Book Review: Blacklisted by History by M. Stanton Evans
What if I told you that what you think you know about Senator Joe McCarthy and his investigations into Communists working in the United States government was wrong?
The conventional image of the Senator from Wisconsin is of a bully, a liar, and a demagogue but that is the media narrative which has yet to be corrected after over 60 years of gaslighting. The author presents a well-researched narrative detailing McCarthy’s rise to prominence through his censure and beyond. Using original documents obtained from the Senate and FBI archives; personal papers of those who “starred” in the drama; and digging through both de-classified documents from the United States and the former Soviet Union, M. Stanton Evans takes great pains to lay out what was a 1950s version of the Deep-State Cabal.
The parallels to today are stunning and show that the United States government hasn’t changed much from the 1940s. Many people today confuse what Senator McCarthy investigated with the House Un-American Affairs Committee (HUAC) and rarely use primary sources to tell the story. What the author found was that people who reference McCarthy in their narrative cite other authors creating a circular narrative where one wrong person cites another instead of investigating themselves.
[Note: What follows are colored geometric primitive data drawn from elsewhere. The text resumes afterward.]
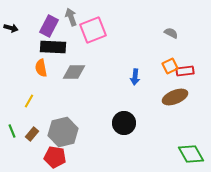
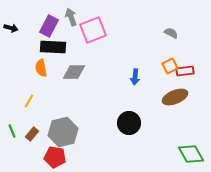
black circle: moved 5 px right
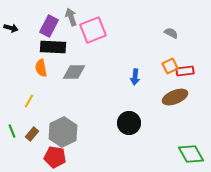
gray hexagon: rotated 12 degrees counterclockwise
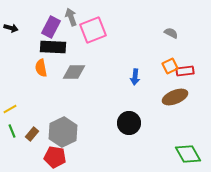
purple rectangle: moved 2 px right, 1 px down
yellow line: moved 19 px left, 8 px down; rotated 32 degrees clockwise
green diamond: moved 3 px left
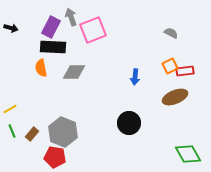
gray hexagon: rotated 12 degrees counterclockwise
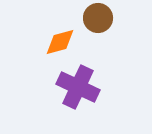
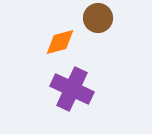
purple cross: moved 6 px left, 2 px down
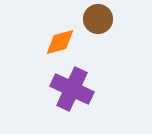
brown circle: moved 1 px down
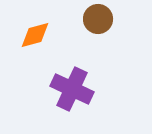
orange diamond: moved 25 px left, 7 px up
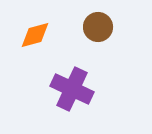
brown circle: moved 8 px down
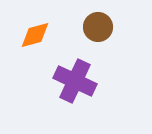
purple cross: moved 3 px right, 8 px up
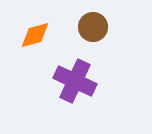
brown circle: moved 5 px left
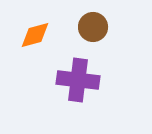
purple cross: moved 3 px right, 1 px up; rotated 18 degrees counterclockwise
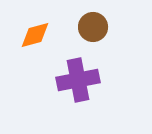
purple cross: rotated 18 degrees counterclockwise
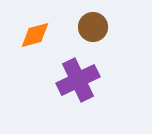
purple cross: rotated 15 degrees counterclockwise
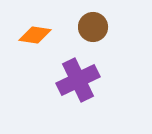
orange diamond: rotated 24 degrees clockwise
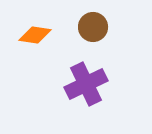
purple cross: moved 8 px right, 4 px down
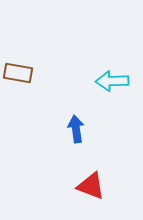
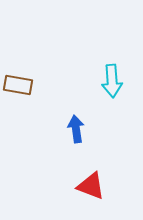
brown rectangle: moved 12 px down
cyan arrow: rotated 92 degrees counterclockwise
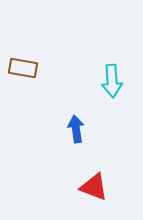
brown rectangle: moved 5 px right, 17 px up
red triangle: moved 3 px right, 1 px down
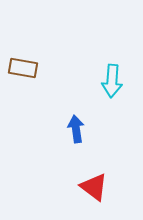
cyan arrow: rotated 8 degrees clockwise
red triangle: rotated 16 degrees clockwise
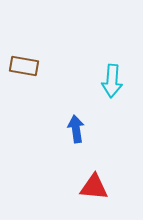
brown rectangle: moved 1 px right, 2 px up
red triangle: rotated 32 degrees counterclockwise
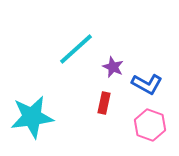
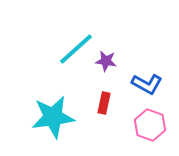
purple star: moved 7 px left, 6 px up; rotated 15 degrees counterclockwise
cyan star: moved 21 px right
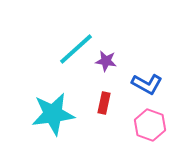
cyan star: moved 3 px up
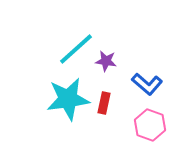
blue L-shape: rotated 12 degrees clockwise
cyan star: moved 15 px right, 15 px up
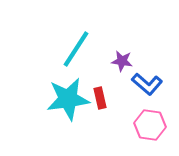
cyan line: rotated 15 degrees counterclockwise
purple star: moved 16 px right
red rectangle: moved 4 px left, 5 px up; rotated 25 degrees counterclockwise
pink hexagon: rotated 12 degrees counterclockwise
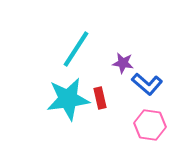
purple star: moved 1 px right, 2 px down
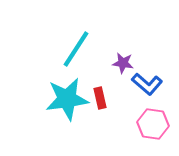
cyan star: moved 1 px left
pink hexagon: moved 3 px right, 1 px up
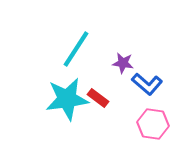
red rectangle: moved 2 px left; rotated 40 degrees counterclockwise
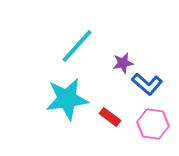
cyan line: moved 1 px right, 3 px up; rotated 9 degrees clockwise
purple star: rotated 20 degrees counterclockwise
red rectangle: moved 12 px right, 19 px down
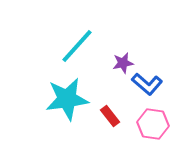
red rectangle: moved 1 px up; rotated 15 degrees clockwise
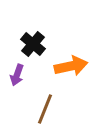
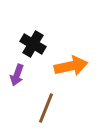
black cross: rotated 10 degrees counterclockwise
brown line: moved 1 px right, 1 px up
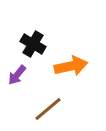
purple arrow: rotated 20 degrees clockwise
brown line: moved 2 px right, 1 px down; rotated 28 degrees clockwise
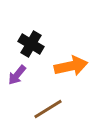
black cross: moved 2 px left
brown line: rotated 8 degrees clockwise
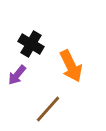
orange arrow: rotated 76 degrees clockwise
brown line: rotated 16 degrees counterclockwise
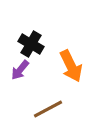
purple arrow: moved 3 px right, 5 px up
brown line: rotated 20 degrees clockwise
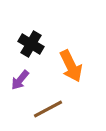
purple arrow: moved 10 px down
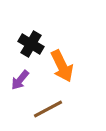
orange arrow: moved 9 px left
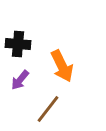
black cross: moved 13 px left; rotated 25 degrees counterclockwise
brown line: rotated 24 degrees counterclockwise
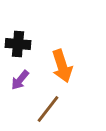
orange arrow: rotated 8 degrees clockwise
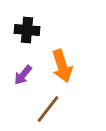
black cross: moved 9 px right, 14 px up
purple arrow: moved 3 px right, 5 px up
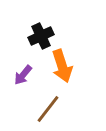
black cross: moved 14 px right, 6 px down; rotated 30 degrees counterclockwise
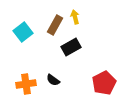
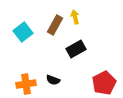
black rectangle: moved 5 px right, 2 px down
black semicircle: rotated 16 degrees counterclockwise
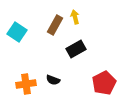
cyan square: moved 6 px left; rotated 18 degrees counterclockwise
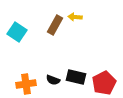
yellow arrow: rotated 72 degrees counterclockwise
black rectangle: moved 28 px down; rotated 42 degrees clockwise
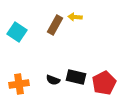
orange cross: moved 7 px left
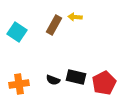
brown rectangle: moved 1 px left
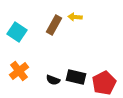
orange cross: moved 13 px up; rotated 30 degrees counterclockwise
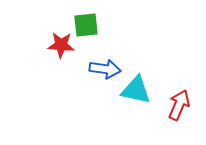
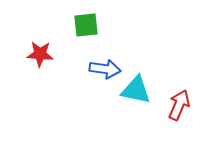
red star: moved 21 px left, 9 px down
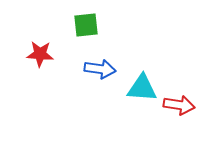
blue arrow: moved 5 px left
cyan triangle: moved 6 px right, 2 px up; rotated 8 degrees counterclockwise
red arrow: rotated 76 degrees clockwise
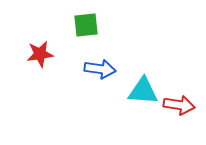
red star: rotated 12 degrees counterclockwise
cyan triangle: moved 1 px right, 3 px down
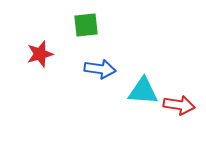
red star: rotated 8 degrees counterclockwise
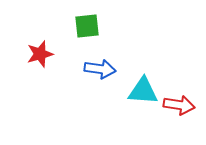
green square: moved 1 px right, 1 px down
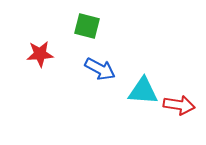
green square: rotated 20 degrees clockwise
red star: rotated 12 degrees clockwise
blue arrow: rotated 20 degrees clockwise
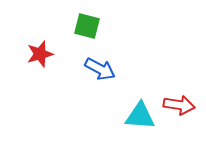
red star: rotated 12 degrees counterclockwise
cyan triangle: moved 3 px left, 25 px down
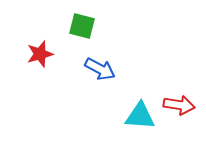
green square: moved 5 px left
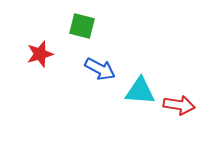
cyan triangle: moved 25 px up
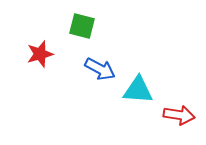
cyan triangle: moved 2 px left, 1 px up
red arrow: moved 10 px down
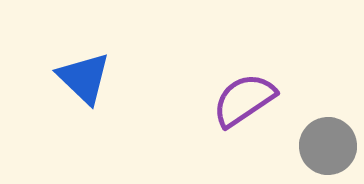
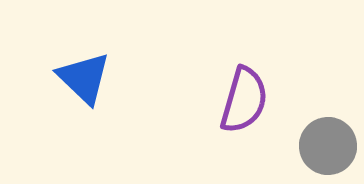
purple semicircle: rotated 140 degrees clockwise
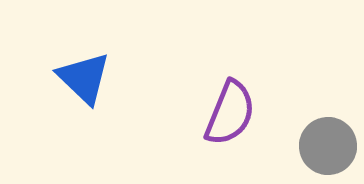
purple semicircle: moved 14 px left, 13 px down; rotated 6 degrees clockwise
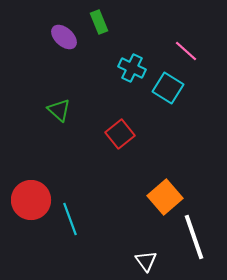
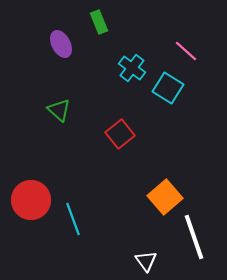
purple ellipse: moved 3 px left, 7 px down; rotated 20 degrees clockwise
cyan cross: rotated 12 degrees clockwise
cyan line: moved 3 px right
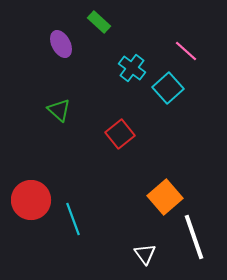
green rectangle: rotated 25 degrees counterclockwise
cyan square: rotated 16 degrees clockwise
white triangle: moved 1 px left, 7 px up
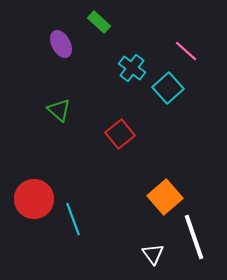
red circle: moved 3 px right, 1 px up
white triangle: moved 8 px right
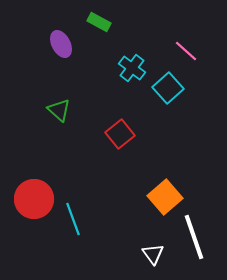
green rectangle: rotated 15 degrees counterclockwise
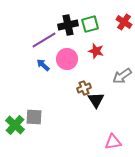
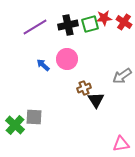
purple line: moved 9 px left, 13 px up
red star: moved 8 px right, 33 px up; rotated 21 degrees counterclockwise
pink triangle: moved 8 px right, 2 px down
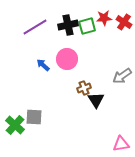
green square: moved 3 px left, 2 px down
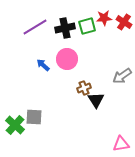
black cross: moved 3 px left, 3 px down
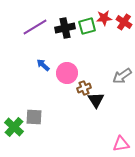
pink circle: moved 14 px down
green cross: moved 1 px left, 2 px down
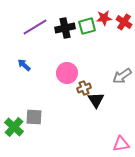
blue arrow: moved 19 px left
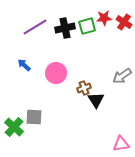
pink circle: moved 11 px left
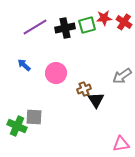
green square: moved 1 px up
brown cross: moved 1 px down
green cross: moved 3 px right, 1 px up; rotated 18 degrees counterclockwise
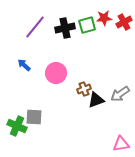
red cross: rotated 28 degrees clockwise
purple line: rotated 20 degrees counterclockwise
gray arrow: moved 2 px left, 18 px down
black triangle: rotated 42 degrees clockwise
Thomas Jefferson told us to “Question with boldness even the existence of a God; because, if there be one, he must more approve of the homage of reason, than that of blind-folded fear.” So, years ago, I began a deep-dive into Senator McCarthy – what I found was disturbing until I came across Blacklisted by History which put to rest many of my underlying reservations about the “consensus” that McCarthy was public enemy number one.